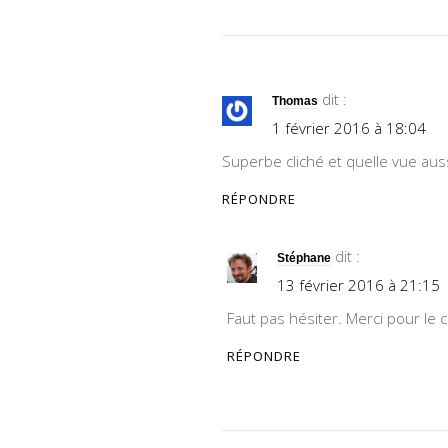
dit :
Thomas
1 février 2016 à 18:04
Superbe cliché et quelle vue auss
RÉPONDRE
dit :
Stéphane
13 février 2016 à 21:15
Faut pas hésiter. Merci pour le
RÉPONDRE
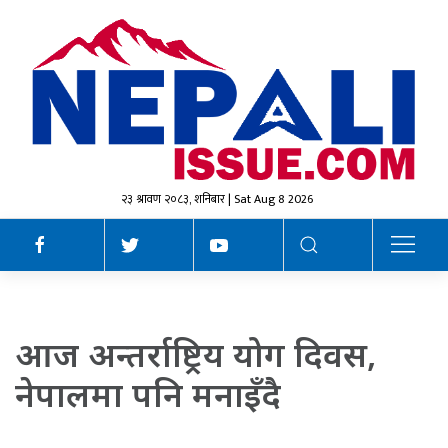
२३ श्रावण २०८३, शनिबार | Sat Aug 8 2026
आज अन्तर्राष्ट्रिय योग दिवस,
नेपालमा पनि मनाइँदै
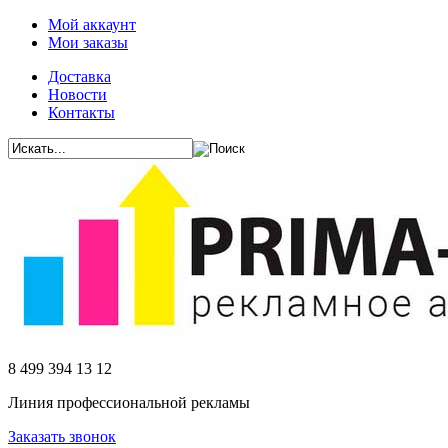
Мой аккаунт
Мои заказы
Доставка
Новости
Контакты
8 499 394 13 12
Линия профессиональной рекламы
Заказать звонок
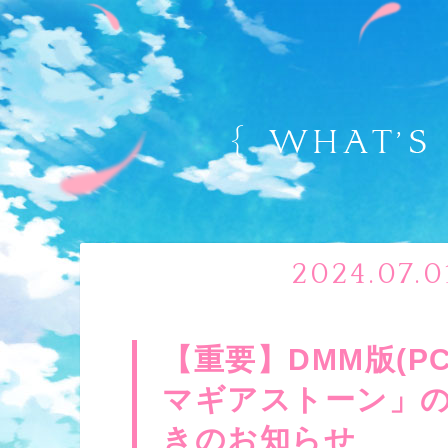
2024.07.0
【重要】DMM版(P
マギアストーン」
きのお知らせ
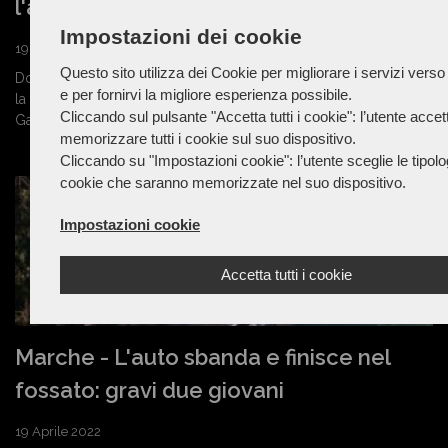
l'allenatore del figlio
Impostazioni dei cookie
19 Aprile 2022
Questo sito utilizza dei Cookie per migliorare i servizi verso g
Doveva essere un torneo di calcio tra poco più che bambini per
e per fornirvi la migliore esperienza possibile.
la categoria esordienti. Invece nel giorni di Pasqua, la partita a
Cliccando sul pulsante "Accetta tutti i cookie": l’utente accet
Gabicce...
memorizzare tutti i cookie sul suo dispositivo.
Cliccando su "Impostazioni cookie": l’utente sceglie le tipolo
cookie che saranno memorizzate nel suo dispositivo.
Impostazioni cookie
Accetta tutti i cookie
Marche - L'auto sbanda e finisce nel
fossato: gravi due giovani
19 Aprile 2022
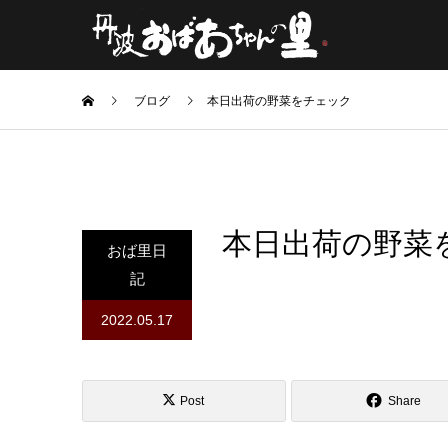
ブログ
本日出荷の野菜をチェック
本日出荷の野菜
おば里日
記
2022.05.17
Post
Share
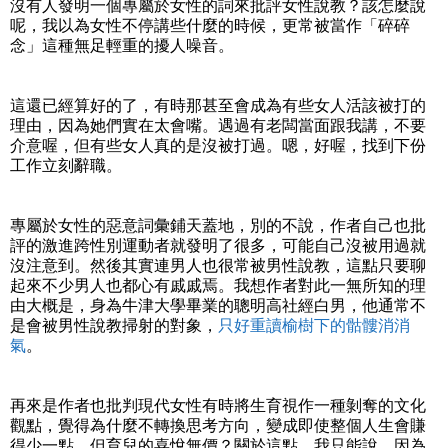
沒有人發明一個專屬於女性的詞來批評女性說教？該怎麼說
呢，我以為女性不停講些什麼的時候，更常被當作「碎碎
念」這種無足輕重的擾人噪音。
這還已經算好的了，有時那甚至會成為有些女人活該被打的
理由，因為她們實在太會嘴。遇過有老闆當面跟我講，不要
介意喔，但有些女人真的是沒被打過。嗯，好喔，找到下份
工作立刻辭職。
專屬於女性的惡意詞彙鋪天蓋地，別的不說，作者自己也批
評的激進跨性別運動者就發明了很多，可能自己沒被用過就
沒注意到。然後其實連男人也很常被男性說教，這點只要聊
起來不少男人也都心有戚戚焉。我想作者對此一無所知的理
由大概是，身為牛津大學畢業的聰明高社經白男，他通常不
是會被男性說教掃射的對象，
只好重讀榆樹下的骷髏消消
氣
。
再來是作者也批判現代女性有時將生育視作一種剝奪的文化
觀點，覺得為什麼不轉換思考方向，變成即使整個人生會賺
得少一點，但育兒的喜悅無價？關於這點，我只能說，因為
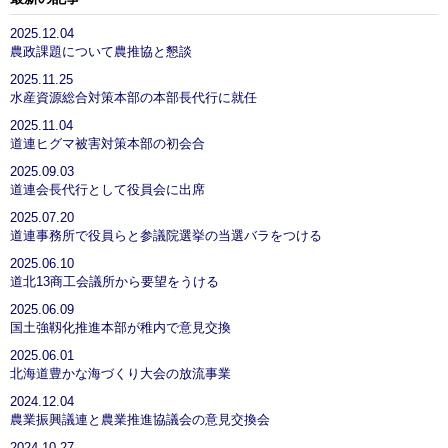
2025.12.04
農政課題について農推協と懇談
2025.11.25
水産資源総合対策本部の本部長代行に就任
2025.11.04
道連ヒグマ被害対策本部の初会合
2025.09.03
道連会長代行として役員会に出席
2025.07.20
道連事務所で役員らと参議院選挙の当選バラをつける
2025.06.10
道北13商工会議所から要望をうける
2025.06.09
国土強靱化推進本部が稚内で意見交換
2025.06.01
北海道豊かな海づくり大会の放流事業
2024.12.04
農業振興議連と農業推進協議会の意見交換会
2024.10.27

==============================

* **Exercise instructions**:
For the word "février", say how many lines of the records above contain it. Reply with the number alone.

* **Result**:
2